Azure Sentinel Cyber Security Engineer

On behalf of Sellafield, we are looking for an Azure Sentinel Cyber Security Engineer (outside IR35) for a 12 month contract based hybrid in Warrington - 2/3 days per week.

SC Clearance is an essential requirement for this role, as a minimum you must be willing & eligible to undergo checks. Please note, due to the exceptional requirements of this position (short-term nature of this role and speed at which we require a postholder in situ) preference may be given to candidates who meet all of the essential criteria and hold active security clearance.

Accountabilities
. Subject Matter Expert (SME) for log source evaluation and onboarding into Azure Sentinel
. Review existing on-premises logging configurations and recommend improvements for cloud ingestion.
. Conduct discovery and assessment of log sources, ensuring appropriate classification and prioritisation.
. Collaborate with Head of Cyber Operations and other security stakeholders to ensure accurate, consistent logging across platforms.
. Deploy and configure native and custom data connectors to support diverse log source integration.
. Maintain a standardised process for log source categorisation, enrichment, and validation.

Deliverables
. Assess, categorise, and prioritise existing log sources for migration based on telemetry value and risk
. Coordinate connector deployment, workspace configuration, and diagnostic settings with platform teams
. Configure and validate native, Syslog, API, and custom ingestion paths as needed
. Ensure key log types (eg, Windows Security, Firewall, DNS, Proxy, AD, Identity) are onboarded and actionable
. Track onboarding progress and ingestion metrics using workbooks, dashboards, and reports
. Document log schemas, ingestion frequency, source ownership, and normalization mappings

Knowledge and Experience
. Experience with Microsoft Azure security technologies, especially Azure Sentinel, Log Analytics, and Azure Monitor
. Strong understanding of common log formats (Syslog, JSON, CEF, Windows Events, etc.)
. Familiarity with cloud migration strategies and hybrid logging environments
. Strong documentation skills and attention to detail
. Experience with security frameworks such as MITRE ATT&CK, NIST, and CAF
. Ability to troubleshoot complex ingestion or parsing issues and resolve at speed

Essential Skills
. Proven experience onboarding and managing log sources in Azure Sentinel
. Hands-on experience configuring data connectors and diagnostic settings in Azure
. Solid understanding of use case development and detection engineering
. Knowledge of PowerShell, KQL (Kusto Query Language), and JSON formatting
. Familiarity with identity-related logs (Azure AD, ADFS, M365 Defender, etc.)
. Experience working in a Security Operations environment or supporting SOC functions
. Understanding of network and host-based telemetry relevant for threat detection

Desirable
. Azure certifications (SC-200, AZ-500, MS-500)
. Experience with LogRhythm SIEM Platform
. Knowledge of SOAR tools and automation (Logic Apps, Sentinel Playbooks)

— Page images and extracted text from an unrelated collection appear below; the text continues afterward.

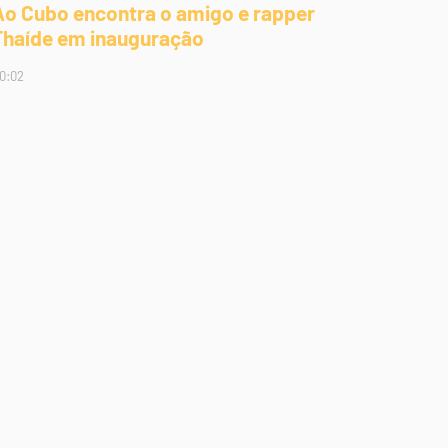
Ao Cubo encontra o amigo e rapper
Thaíde em inauguração
0:02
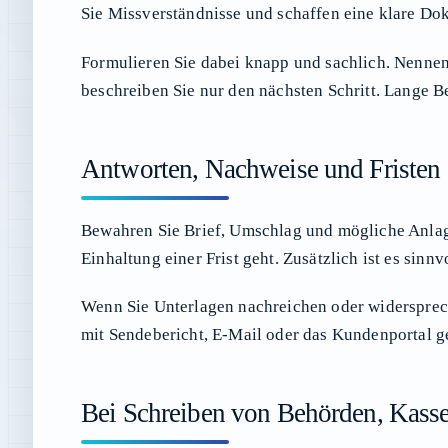
Sie Missverständnisse und schaffen eine klare Do
Formulieren Sie dabei knapp und sachlich. Nenne
beschreiben Sie nur den nächsten Schritt. Lange Be
Antworten, Nachweise und Fristen 
Bewahren Sie Brief, Umschlag und mögliche Anlag
Einhaltung einer Frist geht. Zusätzlich ist es sinn
Wenn Sie Unterlagen nachreichen oder widerspreche
mit Sendebericht, E-Mail oder das Kundenportal ge
Bei Schreiben von Behörden, Kass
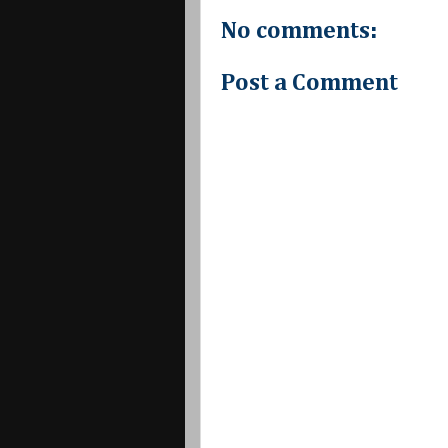
No comments:
Post a Comment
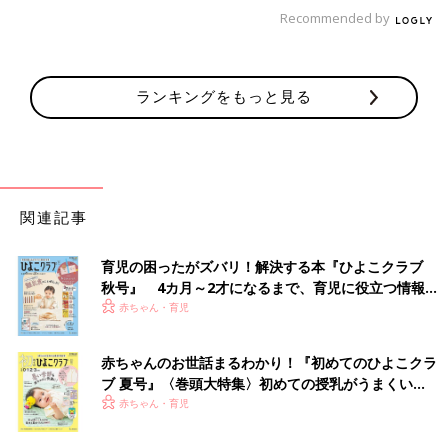
Recommended by
築約130年の旧村山家に宿泊体験。迷うことなく移
住を決意
ランキングをもっと見る
関連記事
育児の困ったがズバリ！解決する本『ひよこクラブ
秋号』 4カ月～2才になるまで、育児に役立つ情報が
いっぱい！
赤ちゃん・育児
赤ちゃんのお世話まるわかり！『初めてのひよこクラ
ブ 夏号』〈巻頭大特集〉初めての授乳がうまくい
く！ おっぱい・ミルクの基本と夏のトラブル 解決テ
赤ちゃん・育児
加藤さん夫婦が住む古民家。内装はリフォームされており、４LDKの間取り。
ク
俊希さんが見つけた古民家は、山裾の小高い場所に建つ築約130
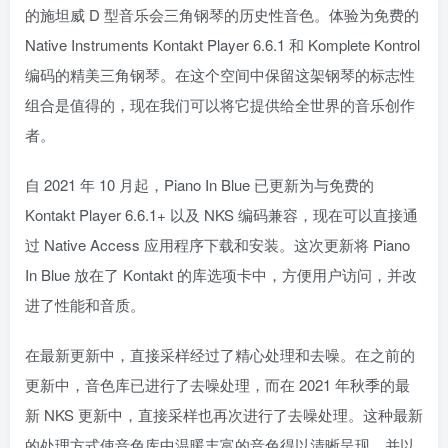
的施坦威 D 型音乐会三角钢琴的历史性音色。体验为免费的
Native Instruments Kontakt Player 6.6.1 和 Komplete Kontrol
编码的精美三角钢琴。在这个空间中保留这架钢琴的标志性
组合是值得的，现在我们可以将它提供给全世界的音乐创作
者。
自 2021 年 10 月起，Piano In Blue 已更新为与免费的
Kontakt Player 6.6.1+ 以及 NKS 编码兼容，现在可以直接通
过 Native Access 应用程序下载和安装。这次更新将 Piano
In Blue 放在了 Kontakt 的库选项卡中，方便用户访问，并改
进了性能和音质。
在最新更新中，直接采样经过了精心处理和去噪。在之前的
更新中，音色库已进行了去噪处理，而在 2021 年秋季的最
新 NKS 更新中，直接采样也再次进行了去噪处理。这种最新
的处理方式使音色库中温暖丰富的音色得以清晰呈现，并以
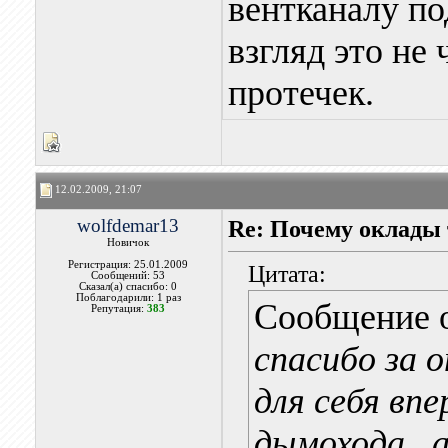
вентканалу по
взгляд это не
протечек.
12.02.2009, 21:07
wolfdemar13
Re: Почему оклады 
Новичок
Регистрация: 25.01.2009
Цитата:
Сообщений: 53
Сказал(а) спасибо: 0
Поблагодарили: 1 раз
Сообщение 
Репутация:
383
спасибо за 
для себя вп
дымохода , а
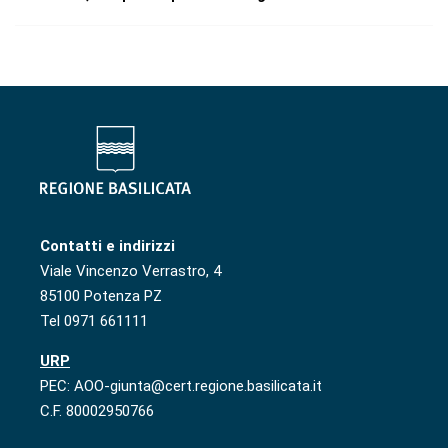
Contatti e indirizzi
Viale Vincenzo Verrastro, 4
85100 Potenza PZ
Tel 0971 661111
URP
PEC: AOO-giunta@cert.regione.basilicata.it
C.F. 80002950766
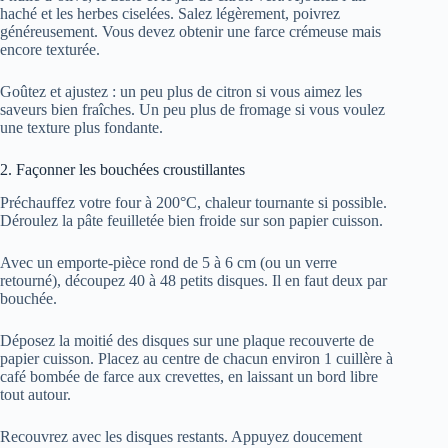
haché et les herbes ciselées. Salez légèrement, poivrez
généreusement. Vous devez obtenir une farce crémeuse mais
encore texturée.
Goûtez et ajustez : un peu plus de citron si vous aimez les
saveurs bien fraîches. Un peu plus de fromage si vous voulez
une texture plus fondante.
2. Façonner les bouchées croustillantes
Préchauffez votre four à 200°C, chaleur tournante si possible.
Déroulez la pâte feuilletée bien froide sur son papier cuisson.
Avec un emporte-pièce rond de 5 à 6 cm (ou un verre
retourné), découpez 40 à 48 petits disques. Il en faut deux par
bouchée.
Déposez la moitié des disques sur une plaque recouverte de
papier cuisson. Placez au centre de chacun environ 1 cuillère à
café bombée de farce aux crevettes, en laissant un bord libre
tout autour.
Recouvrez avec les disques restants. Appuyez doucement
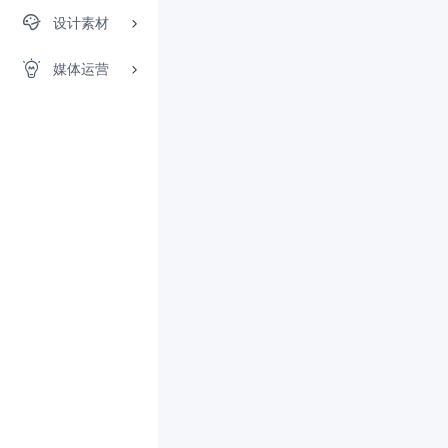
设计素材
媒体运营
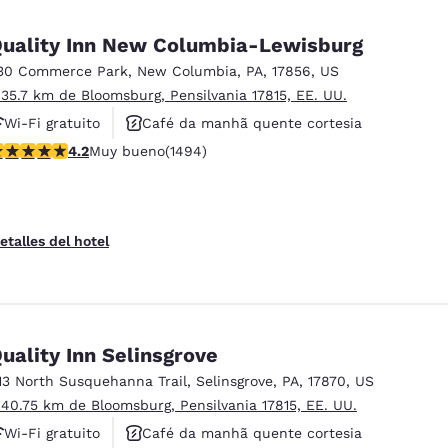
uality Inn New Columbia-Lewisburg
30 Commerce Park
,
New Columbia
,
PA
,
17856
,
US
 35.7 km de Bloomsburg, Pensilvania 17815, EE. UU.
Wi-Fi gratuito
Café da manhã quente cortesia
alificación de 4.15 estrellas. Muy bueno. 1494 reseñas
4.2
Muy bueno
(1494)
Piscina externa
etalles del hotel
uality Inn Selinsgrove
13 North Susquehanna Trail
,
Selinsgrove
,
PA
,
17870
,
US
 40.75 km de Bloomsburg, Pensilvania 17815, EE. UU.
Wi-Fi gratuito
Café da manhã quente cortesia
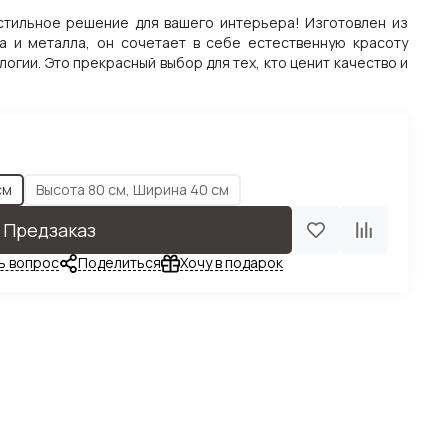
 стильное решение для вашего интерьера! Изготовлен из
а и металла, он сочетает в себе естественную красоту
огии. Это прекрасный выбор для тех, кто ценит качество и
см
Высота 80 см, Ширина 40 см
Предзаказ
ь вопрос
Поделиться
Хочу в подарок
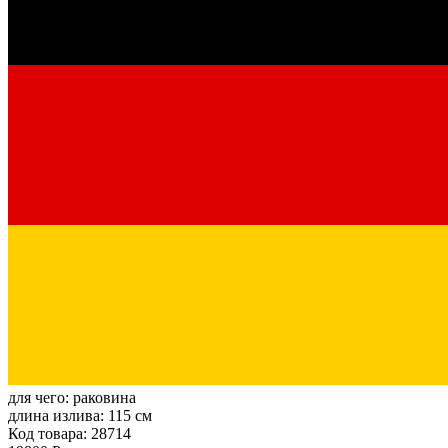
для чего:
раковина
длина излива:
115 см
Код товара: 28714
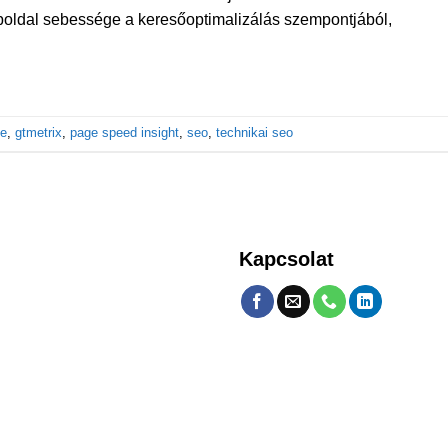
eboldal sebessége a keresőoptimalizálás szempontjából,
le
,
gtmetrix
,
page speed insight
,
seo
,
technikai seo
Kapcsolat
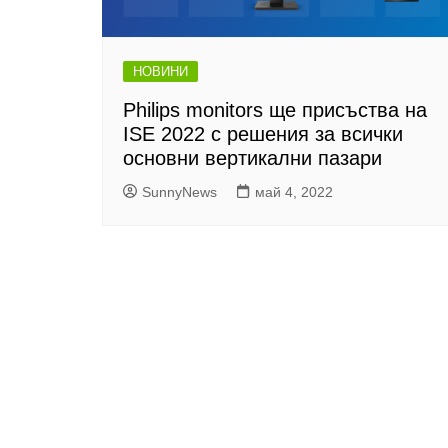
НОВИНИ
Philips monitors ще присъства на
ISE 2022 с решения за всички
основни вертикални пазари
SunnyNews
май 4, 2022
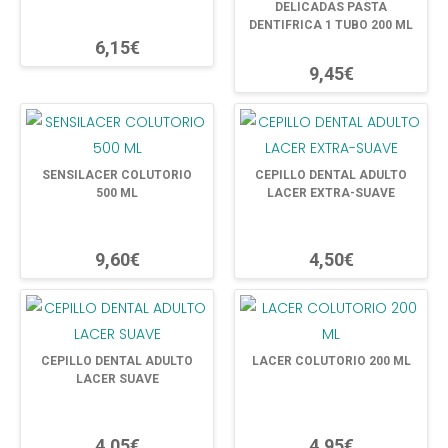
DELICADAS PASTA
DENTIFRICA 1 TUBO 200 ML
6,15€
9,45€
SENSILACER COLUTORIO
CEPILLO DENTAL ADULTO
500 ML
LACER EXTRA-SUAVE
9,60€
4,50€
CEPILLO DENTAL ADULTO
LACER COLUTORIO 200 ML
LACER SUAVE
4,05€
4,95€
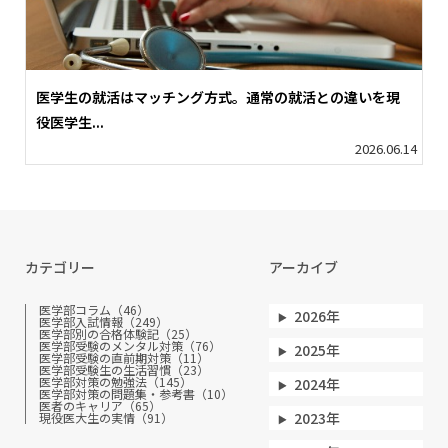
医学生の就活はマッチング方式。通常の就活との違いを現
役医学生...
2026.06.14
カテゴリー
アーカイブ
医学部コラム（46）
2026年
医学部入試情報（249）
医学部別の合格体験記（25）
医学部受験のメンタル対策（76）
2025年
医学部受験の直前期対策（11）
医学部受験生の生活習慣（23）
医学部対策の勉強法（145）
2024年
医学部対策の問題集・参考書（10）
医者のキャリア（65）
2023年
現役医大生の実情（91）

Please be aware that this role can only be worked within the UK and not Overseas.

Sellafield Ltd is committed to eliminating discrimination and encouraging diversity amongst its workforce.

In applying for this role, you acknowledge the following "this role falls in scope of the Off Payroll Working in the Public Sector legislation. Any rates of payment quoted will reflect the gross rate per day for the assignment and will be subject to appropriate taxes and statutory costs. As such the payment to the intermediary and your income resulting from this contract will be different".